Effect of Y2O3 rare earth oxide on the microstructure and growth kinetics of TiO2-based ceramic coatings fabricated by micro arc oxidation
摘要
This study investigates the influence of Y2O3 addition on the microstructure, growth kinetics, and mechanical properties of TiO2-based ceramic coatings formed on Ti–6Al–4V alloy through the Micro Arc Oxidation (MAO) process. The experiments were carried out using Ti–6Al–4V plates coated in silicate-based electrolytes, with and without 1 g/L Y2O3, under a constant current density of 5 A/dm2 and a voltage of 360 ± 20 V for different treatment times (1, 3, 7, and 10 min).
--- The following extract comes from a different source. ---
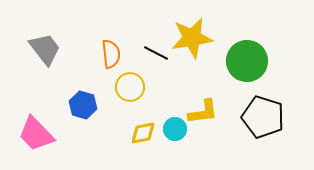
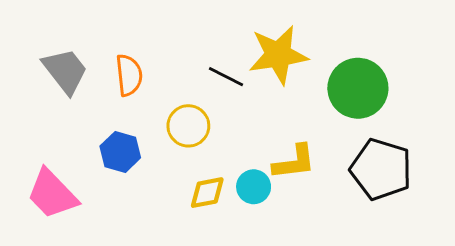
orange semicircle: (111, 54) -> (129, 75), moved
The coatings were evaluated by weight gain measurements, SEM/EDS analyses, X-ray diffraction (XRD), and constant load scratch testing supported by profilometry. Results revealed that Y2O3 significantly accelerated coating growth during the initial stages, leading to higher weight gains and denser, less porous morphologies compared to Y2O3-free coatings. XRD analysis indicated amorphous TiO2 and anatase phases at short durations, while rutile formation became dominant with longer treatments. Kinetic modeling demonstrated that both coatings initially followed a linear reaction-controlled mechanism (n ≈ 1), with calculated growth constants of 3.44 × 10⁻4 mg/mm2·s for Ti-MAO and 7.45 × 10⁻4 mg/mm2 s for Ti–Y2O3–MAO. However, after approximately 420 s, the Y2O3 coatings exhibited a marked reduction in growth rate due to electrical insulation effects of the thickened ceramic layer, resulting in multi-stage kinetics. Constant load scratch testing showed that Y2O3 incorporation reduced groove depth and width by nearly 45%, improving adhesion strength and mechanical durability. These findings confirm that rare-earth oxide addition is an effective strategy for enhancing the performance of MAO coatings on titanium alloys.